**Work instruction:** After finding the line that includes "riqueza no proviene" in the records below, transcribe it and each line after it through the last, exactly, and add nothing.

[Items from a dataset]
--
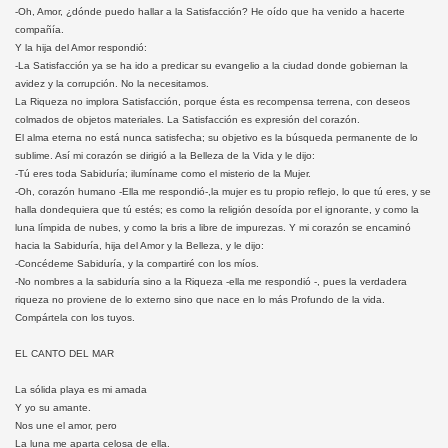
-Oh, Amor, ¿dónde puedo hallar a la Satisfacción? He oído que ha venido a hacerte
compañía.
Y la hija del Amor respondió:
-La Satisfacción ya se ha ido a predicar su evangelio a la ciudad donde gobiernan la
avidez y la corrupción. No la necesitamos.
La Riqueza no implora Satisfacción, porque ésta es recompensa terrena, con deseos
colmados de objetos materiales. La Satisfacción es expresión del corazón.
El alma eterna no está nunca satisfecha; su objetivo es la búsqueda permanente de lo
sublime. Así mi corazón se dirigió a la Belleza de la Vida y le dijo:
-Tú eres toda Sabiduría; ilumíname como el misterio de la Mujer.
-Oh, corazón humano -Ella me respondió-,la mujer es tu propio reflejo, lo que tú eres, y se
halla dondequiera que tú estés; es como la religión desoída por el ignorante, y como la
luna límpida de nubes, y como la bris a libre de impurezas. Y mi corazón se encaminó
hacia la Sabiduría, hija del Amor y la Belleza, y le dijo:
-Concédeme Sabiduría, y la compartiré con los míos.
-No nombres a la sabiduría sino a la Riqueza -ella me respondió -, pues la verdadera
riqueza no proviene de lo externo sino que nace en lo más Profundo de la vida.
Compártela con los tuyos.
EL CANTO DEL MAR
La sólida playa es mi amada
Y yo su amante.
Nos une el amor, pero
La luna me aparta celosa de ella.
--
**Result for this task:**
riqueza no proviene de lo externo sino que nace en lo más Profundo de la vida.
Compártela con los tuyos.
EL CANTO DEL MAR
La sólida playa es mi amada
Y yo su amante.
Nos une el amor, pero
La luna me aparta celosa de ella.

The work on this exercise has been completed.